What you return must match the records word for word, except that images are dropped.
--- START ---
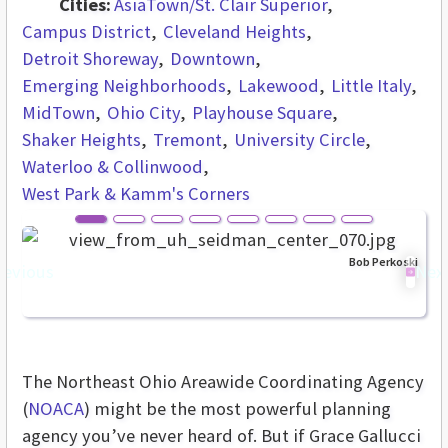
Cities:
AsiaTown/St. Clair Superior
Campus District
Cleveland Heights
Detroit Shoreway
Downtown
Emerging Neighborhoods
Lakewood
Little Italy
MidTown
Ohio City
Playhouse Square
Shaker Heights
Tremont
University Circle
Waterloo & Collinwood
West Park & Kamm's Corners
Bob Perkoski
revious
Nex
The Northeast Ohio Areawide Coordinating Agency
(
NOACA
) might be the most powerful planning
agency you’ve never heard of. But if Grace Gallucci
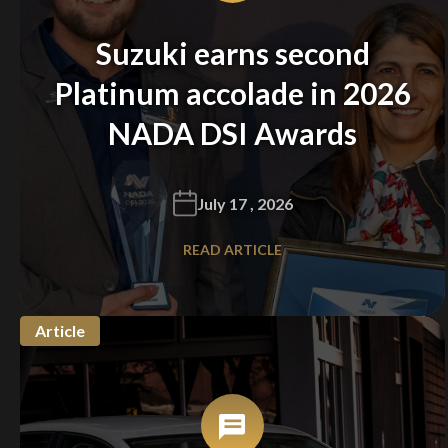
Suzuki earns second
Platinum accolade in 2026
NADA DSI Awards
July 17 , 2026
READ ARTICLE
Article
--- END ---
◆ **Answer for the task**:
Cities:
AsiaTown/St. Clair Superior
Campus District
Cleveland Heights
Detroit Shoreway
Downtown
Emerging Neighborhoods
Lakewood
Little Italy
MidTown
Ohio City
Playhouse Square
Shaker Heights
Tremont
University Circle
Waterloo & Collinwood
West Park & Kamm's Corners
Bob Perkoski
revious
Nex
The Northeast Ohio Areawide Coordinating Agency
(
NOACA
) might be the most powerful planning
agency you’ve never heard of. But if Grace Gallucci
Suzuki earns second
Platinum accolade in 2026
NADA DSI Awards
July 17 , 2026
READ ARTICLE
Article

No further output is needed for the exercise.